If \((\mathrm{x} - 3)(2\mathrm{x} + \mathrm{p}) = 2\mathrm{x}^2 + \mathrm{qx} - 15\), and q = -1, what is the value...
GMAT Advanced Math : (Adv_Math) Questions
If \((\mathrm{x} - 3)(2\mathrm{x} + \mathrm{p}) = 2\mathrm{x}^2 + \mathrm{qx} - 15\), and \(\mathrm{q} = -1\), what is the value of \(\mathrm{p}\)?
1. SIMPLIFY the left side by expanding
- We need to multiply out \((\mathrm{x} - 3)(2\mathrm{x} + \mathrm{p})\) using the distributive property:
- First: \(\mathrm{x} \times (2\mathrm{x} + \mathrm{p}) = 2\mathrm{x}^2 + \mathrm{px}\)
- Then: \(-3 \times (2\mathrm{x} + \mathrm{p}) = -6\mathrm{x} - 3\mathrm{p}\)
- Combine: \(2\mathrm{x}^2 + \mathrm{px} - 6\mathrm{x} - 3\mathrm{p} = 2\mathrm{x}^2 + (\mathrm{p} - 6)\mathrm{x} - 3\mathrm{p}\)

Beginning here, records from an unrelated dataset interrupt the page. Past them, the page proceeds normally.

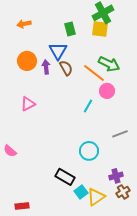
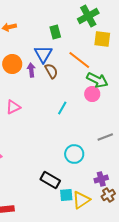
yellow square: (100, 29) -> (102, 39), moved
green arrow: (109, 64) -> (97, 80), moved
orange line: (94, 73) -> (79, 60), moved
cyan line: (88, 106) -> (62, 108), moved
cyan square: (81, 192) -> (66, 195), turned 32

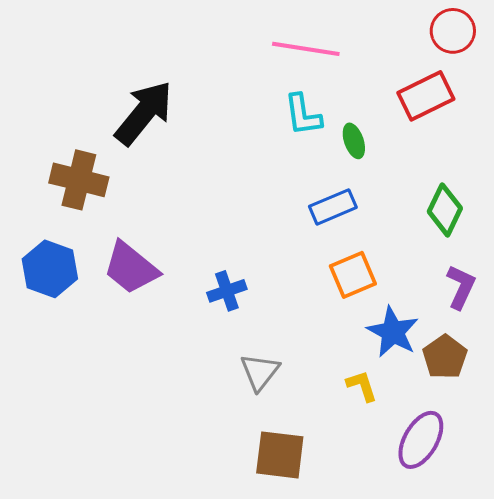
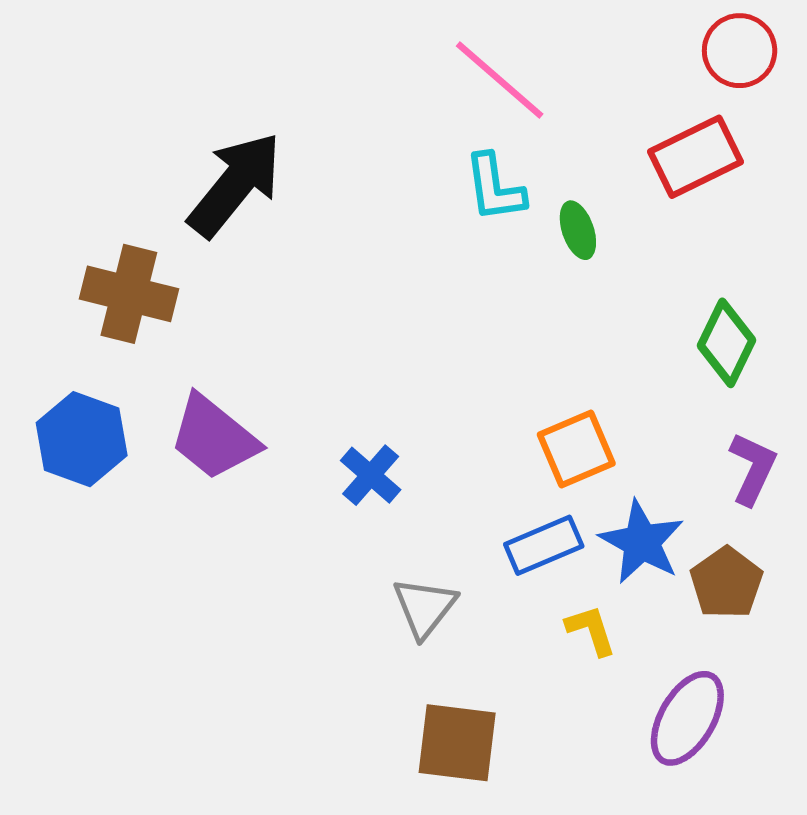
pink line: (306, 49) -> (500, 80), turned 32
blue rectangle: (333, 207) -> (544, 545), moved
blue cross: (227, 291) -> (371, 475), turned -30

2. INFER the coefficient matching strategy
- Since we have: \(2\mathrm{x}^2 + (\mathrm{p} - 6)\mathrm{x} - 3\mathrm{p} = 2\mathrm{x}^2 + \mathrm{qx} - 15\)
- For these polynomials to be equal, their coefficients must match term by term
- This gives us two equations to work with
3. SIMPLIFY to find p using the x-coefficient
- Coefficient of x: \((\mathrm{p} - 6) = \mathrm{q} = -1\)

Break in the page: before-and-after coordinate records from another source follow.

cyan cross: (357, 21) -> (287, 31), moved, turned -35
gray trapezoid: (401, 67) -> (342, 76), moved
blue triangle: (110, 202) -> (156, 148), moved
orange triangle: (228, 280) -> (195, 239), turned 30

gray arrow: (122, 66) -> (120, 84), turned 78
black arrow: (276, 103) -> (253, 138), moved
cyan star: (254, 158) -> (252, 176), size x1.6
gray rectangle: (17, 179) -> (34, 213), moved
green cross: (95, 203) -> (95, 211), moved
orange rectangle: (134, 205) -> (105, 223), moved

- Solve: \(\mathrm{p} - 6 = -1\)
- Therefore: \(\mathrm{p} = 5\)
4. INFER verification using the constant term
- As a check: constant terms must also match
- We have: \(-3\mathrm{p} = -15\)
- This gives: \(\mathrm{p} = 5\) ✓
Answer: D) 5
Why Students Usually Falter on This Problem
Most Common Error Path:
Weak SIMPLIFY execution: Students make algebraic errors when expanding \((\mathrm{x} - 3)(2\mathrm{x} + \mathrm{p})\), particularly when distributing the -3 or combining like terms. For example, they might get \(2\mathrm{x}^2 + \mathrm{px} - 6\mathrm{x} + 3\mathrm{p}\) instead of \(2\mathrm{x}^2 + \mathrm{px} - 6\mathrm{x} - 3\mathrm{p}\), missing the negative sign on \(3\mathrm{p}\).

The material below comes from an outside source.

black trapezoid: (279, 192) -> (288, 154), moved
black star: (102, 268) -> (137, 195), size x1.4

This leads to incorrect coefficient equations like \((\mathrm{p} - 6) = -1\) but \(3\mathrm{p} = -15\), giving contradictory values for p. This causes confusion and often leads to guessing among the answer choices.
Second Most Common Error:
Poor INFER reasoning: Students correctly expand but don't recognize they need to match coefficients systematically. Instead, they might try to substitute specific x-values or use other inefficient approaches.
This may lead them to select Choice A (-5) if they incorrectly think p = q, or get stuck and guess randomly.
The Bottom Line:
This problem tests whether students can execute polynomial multiplication accurately and recognize the fundamental principle that equal polynomials have equal coefficients. The algebra must be precise, as small errors cascade through the solution.